Former Palestinian Villages, Decades Later
In 1995, frustrated by years of petitioning the government to allow them to return to El Ghabsiya, Badr and others decided to restore the neglected mosque and to begin praying there every Friday. Not long afterward, the Israel Land Authority (MMI, according to the Hebrew acronym), which manages all government land, found out and blocked off access to the mosque with fences and barbed wire.
The single row of barbed wire put up by the first visit of the MMI did not keep the residents of El Ghabsiya from their weekly prayers and activities. By now, though, countless visits later, it is nearly impossible to cross the wires to get to the mosque.

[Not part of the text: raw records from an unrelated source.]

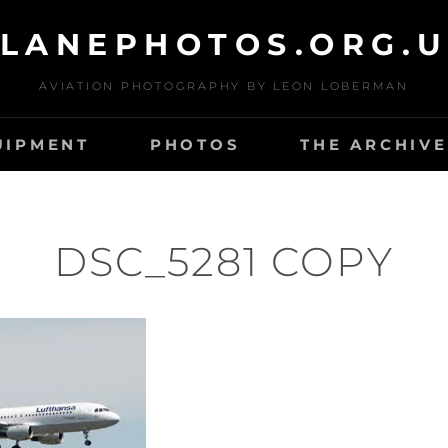
LANEPHOTOS.ORG.
AVIATION PHOTOGRAPHY BY LEON LOBERMAN
UIPMENT
PHOTOS
THE ARCHIVE
DSC_5281 COPY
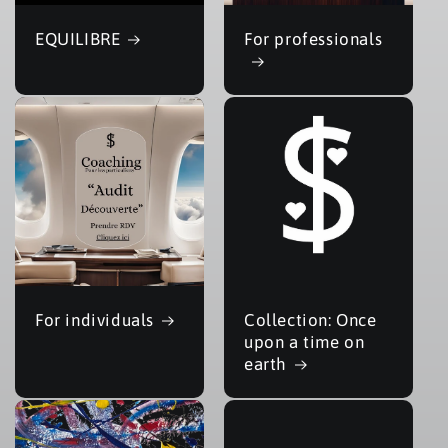
EQUILIBRE
For professionals
For individuals
Collection: Once
upon a time on
earth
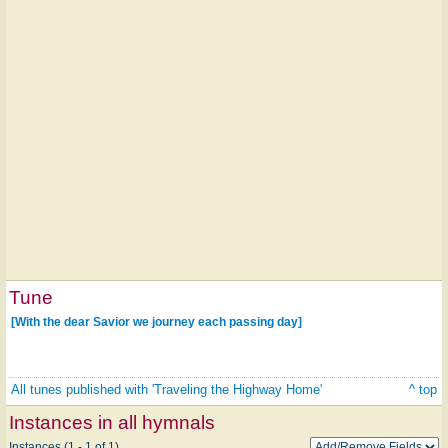
Tune
[With the dear Savior we journey each passing day]
All tunes published with 'Traveling the Highway Home'
^ top
Instances in all hymnals
Instances (1 - 1 of 1)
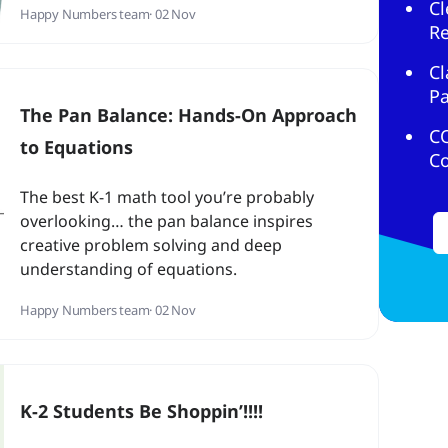
Cl
Happy Numbers team
· 02 Nov
R
Cl
Pa
The Pan Balance: Hands-On Approach
C
to Equations
C
The best K-1 math tool you’re probably
overlooking… the pan balance inspires
creative problem solving and deep
understanding of equations.
Happy Numbers team
· 02 Nov
K-2 Students Be Shoppin’!!!!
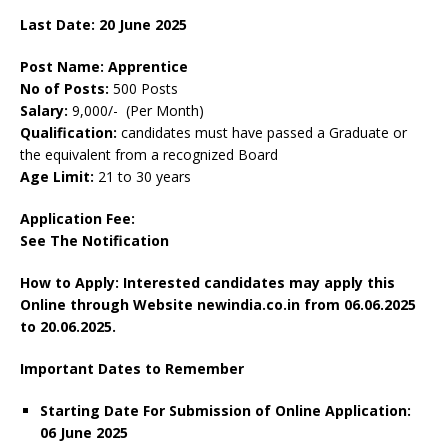
Last Date: 20 June 2025
Post Name: Apprentice
No of Posts:
500 Posts
Salary:
9,000/- (Per Month)
Qualification:
candidates must have passed a Graduate or
the equivalent from a recognized Board
Age Limit:
21 to 30 years
Application Fee:
See The Notification
How to Apply: Interested candidates may apply this
Online through Website newindia.co.in from 06.06.2025
to 20.06.2025.
Important Dates to Remember
Starting Date For Submission of Online Application:
06 June 2025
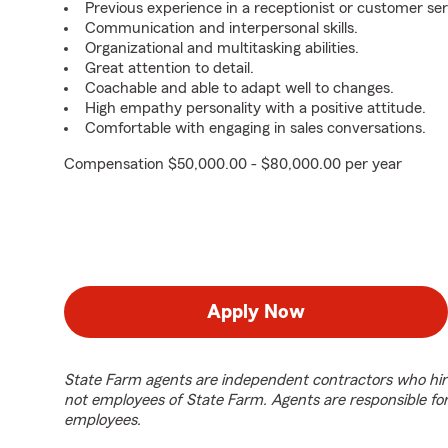
Previous experience in a receptionist or customer ser
Communication and interpersonal skills.
Organizational and multitasking abilities.
Great attention to detail.
Coachable and able to adapt well to changes.
High empathy personality with a positive attitude.
Comfortable with engaging in sales conversations.
Compensation $50,000.00 - $80,000.00 per year
Apply Now
State Farm agents are independent contractors who hir
not employees of State Farm. Agents are responsible fo
employees.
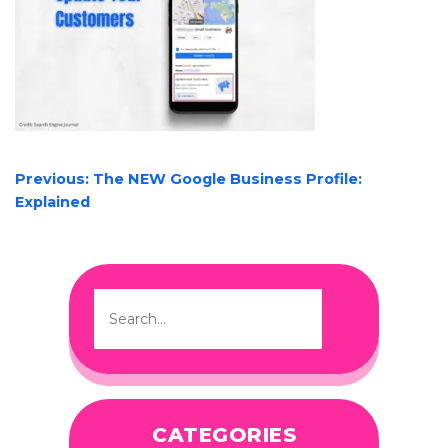
POST
Previous:
The NEW Google Business Profile:
NAVIGATION
Explained
CATEGORIES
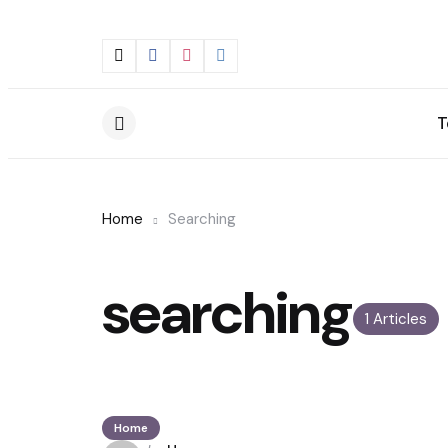
T
Menu
Home
Searching
searching
1 Articles
Home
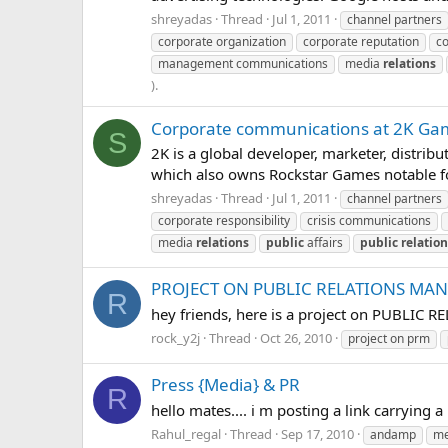
shreyadas
Thread
Jul 1, 2011
channel partners
corporate organization
corporate reputation
co
management communications
media
relations
).
Corporate communications at 2K Ga
S
2K is a global developer, marketer, distrib
which also owns Rockstar Games notable for
shreyadas
Thread
Jul 1, 2011
channel partners
corporate responsibility
crisis communications
media
relations
public
affairs
public
relatio
PROJECT ON PUBLIC RELATIONS MA
R
hey friends, here is a project on PUBLIC
rock_y2j
Thread
Oct 26, 2010
project on prm
Press {Media} & PR
R
hello mates.... i m posting a link carrying
Rahul_regal
Thread
Sep 17, 2010
andamp
me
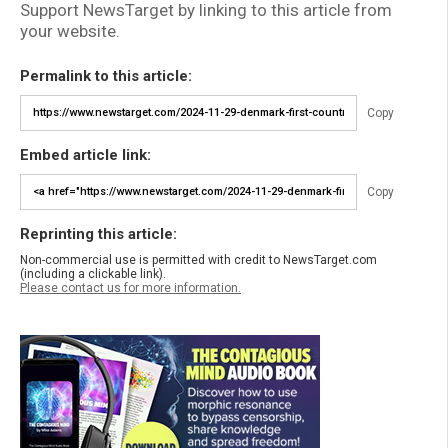
Support NewsTarget by linking to this article from
your website.
Permalink to this article:
Copy
Embed article link:
Copy
Reprinting this article:
Non-commercial use is permitted with credit to NewsTarget.com
(including a clickable link).
Please contact us for more information.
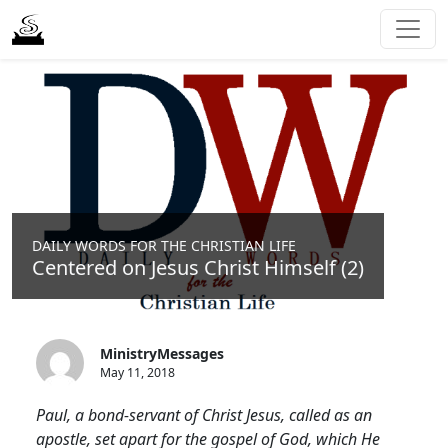
DAILY WORDS FOR THE CHRISTIAN LIFE
Centered on Jesus Christ Himself (2)
MinistryMessages
May 11, 2018
Paul, a bond-servant of Christ Jesus, called as an
apostle, set apart for the gospel of God, which He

The site is declared a military area, albeit one populated by young trees and a dramatic green and brown landscape. Lacking any signs of heightened security or military presence, it is unlike any military area I’ve ever seen.
Although most holy places have been destroyed along with the homes of the Palestinian villages, El Ghabsiya is not alone in the survival of its mosque. Eitan Bronstein, director of Zochrot (“Remembering”), an Israeli organization that educates Jewish Israelis about Palestinian narratives of 1948, recounts the story of Al Majdal, which became the museum for the history of the ancient Arab/Jewish port city of Ashkelon. Nowhere in the museum, Bronstein says, is there recognition that the building used to be a mosque.
In Ein Hod, a popular Jewish Israeli artist colony, also located in the Galilee, the old mosque has been transformed into a restaurant/bar. Meanwhile, the town’s former Palestinian inhabitants live several kilometers away, off a steep and muddy road in upper Ein Hod, which they established half a century ago after fleeing from their homes. Only recently, after much petitioning, did Israel recognize this village, thereby granting them the right to paved roads, electricity, and schools.
In Birem, a d
estroyed village near the Lebanese border, former inhabitants are allowed to return to the remaining church to restore it, pray, and bury the dead in the nearby cemetery. Despite a court ruling that granted them, too, the right to return, Israeli authorities have thwarted their progress.
“There is an [agreement] between us and the government,” remarked Afif Ibrahim, secretary of the Birem Committee, in an interview. “You can return dead, but not alive.”
Once Upon a Time in Jerusalem
Where many in my family hesitate to rebuild the once grand Nissan Bak Shul because of the expense, the residents of El Ghabsiya have far more than their life savings to contend with. No loose change jar could win them the approval of the Israeli government.
As much as I want to draw parallels between the stories of these two holy places, both casualties of the battles of 1948, I realize that mine is the party that sits on the side of the mighty. The residents of El Ghabsiya have fled to neighboring towns within Israel, and to the West Bank and Lebanon.
So why return now, over 50 years after leaving? Already an old man, Badr says he speaks for his family when he asserts, “It is a question of rights. It is my right. I want to have the right. Maybe I don’t want to come back, but I must have the right according to human rights law.”
As Badr shows me his mosque, I am reminded of my visits to the Nissan Bak Shul with a mixture of pride and sadness. But I usually look at the ruins as a touching reminder of my family’s history and homeland. In Badr’s visits to the mosque in El Ghabsiya, he is reminded of his community’s yearning to return home.